Work item: Each line below must be reproduced exactly, though the pictures are to be dropped.

Input material:
==*==

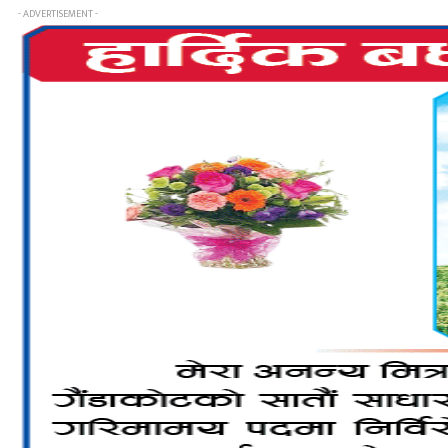
- ADVERTISEMENT -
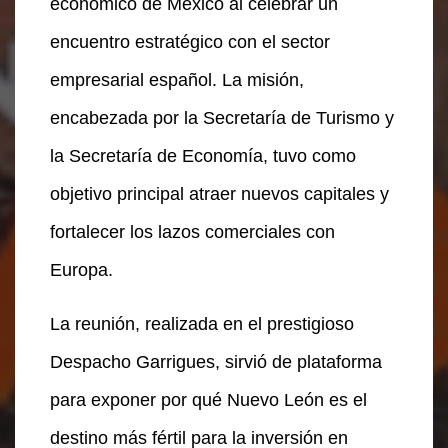
económico de México al celebrar un
encuentro estratégico con el sector
empresarial español. La misión,
encabezada por la Secretaría de Turismo y
la Secretaría de Economía, tuvo como
objetivo principal atraer nuevos capitales y
fortalecer los lazos comerciales con
Europa.
La reunión, realizada en el prestigioso
Despacho Garrigues, sirvió de plataforma
para exponer por qué Nuevo León es el
destino más fértil para la inversión en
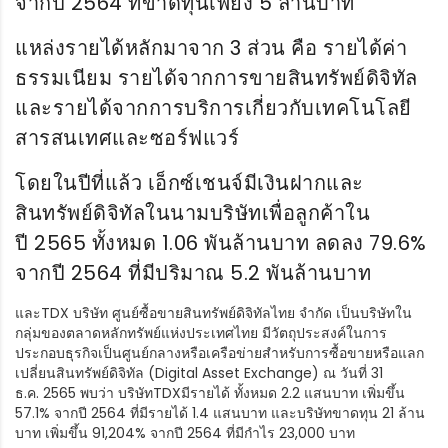
จากปี 2564 ที่ขาดทุนเพียง 5 ล้านบาท
แหล่งรายได้หลักมาจาก 3 ส่วน คือ รายได้ค่า
ธรรมเนียม รายได้จากการขายสินทรัพย์ดิจิทัล
และรายได้จากการบริการเกี่ยวกับเทคโนโลยี
สารสนเทศและซอร์ฟแวร์
โดยในปีที่แล้ว เอ็กซ์เชนจ์มีเงินฝากและ
สินทรัพย์ดิจิทัลในนามบริษัทเพื่อลูกค้าใน
ปี 2565 ทั้งหมด 1.06 พันล้านบาท ลดลง 79.6%
จากปี 2564 ที่มีปริมาณ 5.2 พันล้านบาท
และTDX บริษัท ศูนย์ซื้อขายสินทรัพย์ดิจิทัลไทย จำกัด เป็นบริษัทใน
กลุ่มของตลาดหลักทรัพย์แห่งประเทศไทย มีวัตถุประสงค์ในการ
ประกอบธุรกิจเป็นศูนย์กลางหรือเครือข่ายสำหรับการซื้อขายหรือแลก
เปลี่ยนสินทรัพย์ดิจิทัล (Digital Asset Exchange) ณ วันที่ 31
ธ.ค. 2565 พบว่า บริษัทTDXมีรายได้ ทั้งหมด 2.2 แสนบาท เพิ่มขึ้น
57.1% จากปี 2564 ที่มีรายได้ 1.4 แสนบาท และบริษัทขาดทุน 21 ล้าน
บาท เพิ่มขึ้น 91,204% จากปี 2564 ที่มีกำไร 23,000 บาท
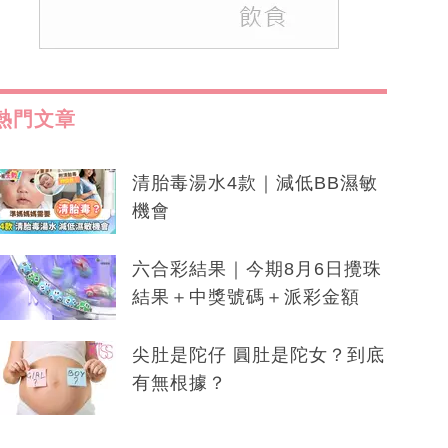
熱門文章
清胎毒湯水4款｜減低BB濕敏
機會
六合彩結果｜今期8月6日攪珠
結果＋中獎號碼＋派彩金額
尖肚是陀仔 圓肚是陀女？到底
有無根據？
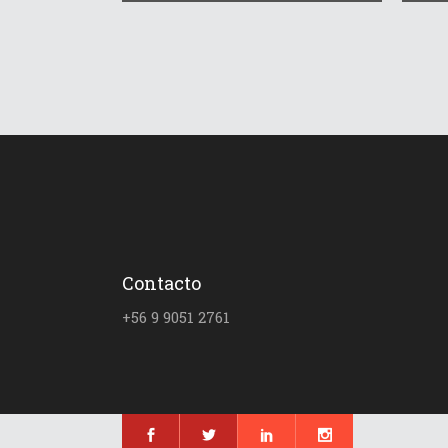
Contacto
+56 9 9051 2761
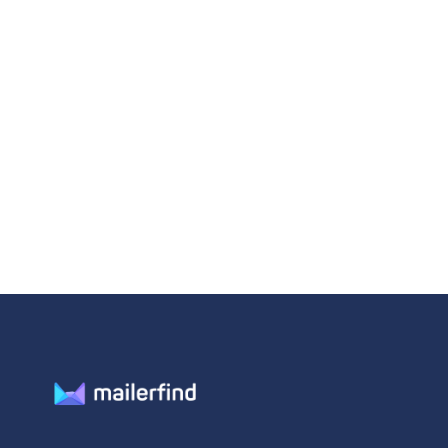
légalement des e-mails à froid en
Europe ? La réponse courte est :
oui, c’est...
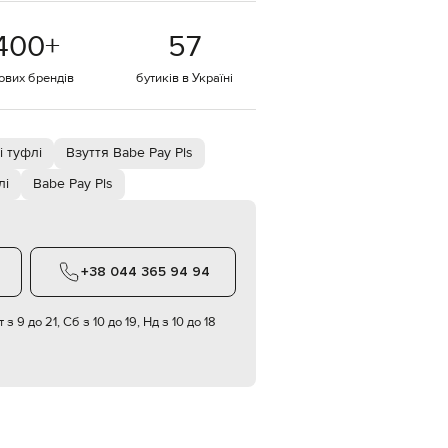
EUR
400
+
57
Denmark
€
тових брендів
бутиків в Україні
EUR
Estonia
€
EUR
і туфлі
Взуття Babe Pay Pls
Finland
€
лі
Babe Pay Pls
EUR
France
€
EUR
+38 044 365 94 94
Germany
€
 з 9 до 21, Сб з 10 до 19, Нд з 10 до 18
EUR
Greece
€
EUR
Hungary
€
EUR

==*==

Final answer:
- ADVERTISEMENT -
económico de México al celebrar un
encuentro estratégico con el sector
empresarial español. La misión,
encabezada por la Secretaría de Turismo y
la Secretaría de Economía, tuvo como
objetivo principal atraer nuevos capitales y
fortalecer los lazos comerciales con
Europa.
La reunión, realizada en el prestigioso
Despacho Garrigues, sirvió de plataforma
para exponer por qué Nuevo León es el
destino más fértil para la inversión en
จากปี 2564 ที่ขาดทุนเพียง 5 ล้านบาท
แหล่งรายได้หลักมาจาก 3 ส่วน คือ รายได้ค่า
ธรรมเนียม รายได้จากการขายสินทรัพย์ดิจิทัล
และรายได้จากการบริการเกี่ยวกับเทคโนโลยี
สารสนเทศและซอร์ฟแวร์
โดยในปีที่แล้ว เอ็กซ์เชนจ์มีเงินฝากและ
สินทรัพย์ดิจิทัลในนามบริษัทเพื่อลูกค้าใน
ปี 2565 ทั้งหมด 1.06 พันล้านบาท ลดลง 79.6%
จากปี 2564 ที่มีปริมาณ 5.2 พันล้านบาท
และTDX บริษัท ศูนย์ซื้อขายสินทรัพย์ดิจิทัลไทย จำกัด เป็นบริษัทใน
กลุ่มของตลาดหลักทรัพย์แห่งประเทศไทย มีวัตถุประสงค์ในการ
ประกอบธุรกิจเป็นศูนย์กลางหรือเครือข่ายสำหรับการซื้อขายหรือแลก
เปลี่ยนสินทรัพย์ดิจิทัล (Digital Asset Exchange) ณ วันที่ 31
ธ.ค. 2565 พบว่า บริษัทTDXมีรายได้ ทั้งหมด 2.2 แสนบาท เพิ่มขึ้น
57.1% จากปี 2564 ที่มีรายได้ 1.4 แสนบาท และบริษัทขาดทุน 21 ล้าน
บาท เพิ่มขึ้น 91,204% จากปี 2564 ที่มีกำไร 23,000 บาท
熱門文章
清胎毒湯水4款｜減低BB濕敏
機會
六合彩結果｜今期8月6日攪珠
結果＋中獎號碼＋派彩金額
尖肚是陀仔 圓肚是陀女？到底
有無根據？
Contacto
+56 9 9051 2761
légalement des e-mails à froid en
Europe ? La réponse courte est :
oui, c’est...
EUR
400
+
57
Denmark
€
тових брендів
бутиків в Україні
EUR
Estonia
€
EUR
і туфлі
Взуття Babe Pay Pls
Finland
€
лі
Babe Pay Pls
EUR
France
€
EUR
+38 044 365 94 94
Germany
€
 з 9 до 21, Сб з 10 до 19, Нд з 10 до 18
EUR
Greece
€
EUR
Hungary
€
EUR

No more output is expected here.